Antonie Van Leeuwenhoek

Naturaliste hollandais (Delft 1632-Delft 1723).

Antonie Van Leeuwenhoek, né dans une famille d'artisans aisés de Delft, devient orphelin de père à l'âge de 6 ans. Il n'a que 16 ans quand il entre comme apprenti chez un drapier d'Amsterdam. Quelques années plus tard, il retourne dans sa ville natale pour s'y établir. Il sera successivement marchand de drap, huissier des échevins, géomètre et jaugeur de vin, toutes occupations qui lui laissent suffisamment de loisir pour s'adonner à des investigations scientifiques, rendues possibles d'une part par un exceptionnel talent d'observateur et d'autre part par la qualité de ses instruments d'optique. Il taille lui-même ses lentilles (il en possédera quelque 420 !), biconvexes et à grande courbure, qui dépassent en clarté et en transparence les meilleures de l'époque.

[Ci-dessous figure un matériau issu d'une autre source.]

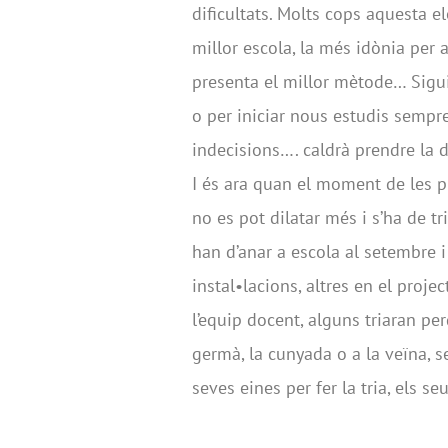
dificultats. Molts cops aquesta e
millor escola, la més idònia per 
presenta el millor mètode… Sigui p
o per iniciar nous estudis sempre 
indecisions…. caldrà prendre la d
I és ara quan el moment de les pr
no es pot dilatar més i s’ha de tr
han d’anar a escola al setembre i 
instal•lacions, altres en el projec
l’equip docent, alguns triaran per
germà, la cunyada o a la veïna, s
seves eines per fer la tria, els s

À partir de 1671, il se met à fabriquer des microscopes. Ceux-ci se composent d'une lentille unique encastrée entre deux plaques de métal. L'objet à regarder est placé sur une aiguille qui, grâce à une vis, peut tourner sur elle-même, monter ou descendre, de façon à être rapprochée ou éloignée de la lentille au gré de l'observateur.

En 1674, Van Leeuwenhoek donne la première description précise des globules rouges du sang, que Malpighi et Swammerdam avaient seulement entrevus. En 1675, il fait une autre découverte très importante, celle des infusoires, ces protozoaires aujourd'hui appelés « ciliés », et il écrit à la Société royale de Londres que ces animalcules lui ont paru « dix mille fois plus petits que les puces d'eau dont a parlé M. Swammerdam et qu'on peut voir à l'œil nu ».

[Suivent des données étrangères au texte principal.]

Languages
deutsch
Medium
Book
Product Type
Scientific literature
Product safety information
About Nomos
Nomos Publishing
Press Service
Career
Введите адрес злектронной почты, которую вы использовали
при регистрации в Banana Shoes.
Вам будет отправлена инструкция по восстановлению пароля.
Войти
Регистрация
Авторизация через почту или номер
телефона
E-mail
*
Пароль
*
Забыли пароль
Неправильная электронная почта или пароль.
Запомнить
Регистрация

En 1677, il s'intéresse aux étranges « petits animaux » que vient d'apercevoir dans le sperme humain Johan Ham, un étudiant en médecine de l'université de Leyde. Ham pense qu'ils ont été engendrés par la putréfaction, mais Van Leeuwenhoek voit en eux, à juste titre, un composant normal du sperme dans l'ensemble du règne animal. Il est donc le véritable découvreur des spermatozoïdes, qu'il étudie chez toutes sortes d'animaux appartenant à des ordres divers, et qu'il décrit minutieusement.

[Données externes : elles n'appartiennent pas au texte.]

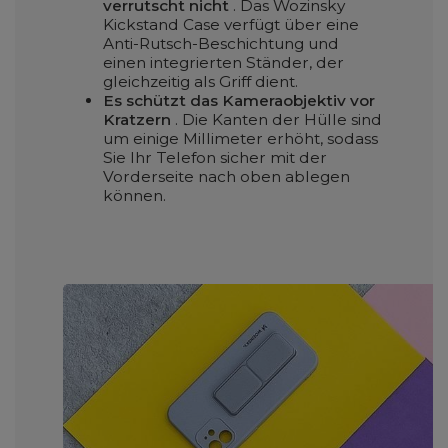
verrutscht nicht
. Das Wozinsky
Kickstand Case verfügt über eine
Anti-Rutsch-Beschichtung und
einen integrierten Ständer, der
gleichzeitig als Griff dient.
Es schützt das Kameraobjektiv vor
Kratzern
. Die Kanten der Hülle sind
um einige Millimeter erhöht, sodass
Sie Ihr Telefon sicher mit der
Vorderseite nach oben ablegen
können.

Il découvre également les rotifères, minuscules invertébrés aquatiques dont il donne une description extraordinairement précise. Il effectue des recherches sur le bourgeonnement de l'hydre, sur la rotation de l'embryon dans l'œuf des moules d'eau douce, sur les bactéries du tartre dentaire, sur la structure comparée de la tige chez les plantes mono- et dicotylédones, sur le bois, dont il publie le premier dessin en coupe. Il étudie la structure du muscle strié comme celle du cristallin ; il suit la progression du sang dans les capillaires de la queue du tétard et démontre la continuité de la circulation entre les artères et les veines. Comme le dit Jean Rostand, il fait défiler sous ses lentilles tout ce qui lui passe par la main : gouttes de sang, de vinaigre ou d'eau croupie, débris de peau, d'os ou d'organe, nerf, muscle, morceau de feuille ou fragment d'écorce, poudre de diamant, tartre dentaire, poil de hérisson, pépin d'orange. « Avec une attention fervente, avec une patience inégalée, il explore sans relâche le monde, jusque-là fermé, de l'invisible. »

Van Leeuwenhoek communiquait tous ses mémoires scientifiques à la Société royale de Londres dont il avait été élu membre en 1680. Contrairement aux usages de l'époque, il les écrivait dans sa langue et non en latin, qu'il ignorait. Il n'a sans doute manqué à cet autodidacte de génie que d'avoir davantage de préoccupations d'ordre théorique pour révolutionner la science de son temps.

Étranges pucerons

Étranges pucerons



Parmi les investigations les plus intéressantes d'Antonie Van Leeuwenhoek figurent celles sur le cycle reproductif de divers insectes. Il étudie notamment les pucerons dont il découvre en 1695 la viviparité : il constate en effet que les femelles de certaines espèces ne renferment jamais d'œufs mais contiennent des petits tout formés. Puis il fait une autre constatation très troublante. Ayant isolé deux femelles de pucerons sur un rameau de cassis débarrassé de tout parasite et planté dans une bouteille remplie d'eau, il s'aperçoit au bout de 24 heures que l'une a mis au monde neuf petits et l'autre six. De nouvelles expériences dans des conditions semblables confirment que des pucerons peuvent naître de femelles non fécondées. Van Leeuwenhoek rend compte de ce bizarre phénomène en 1700, mais n'en tire aucune conclusion générale. Quarante ans plus tard seulement, Charles Bonnet découvrira officiellement la reproduction parthénogénétique – c'est-à-dire sans l'intervention d'un mâle – chez les pucerons.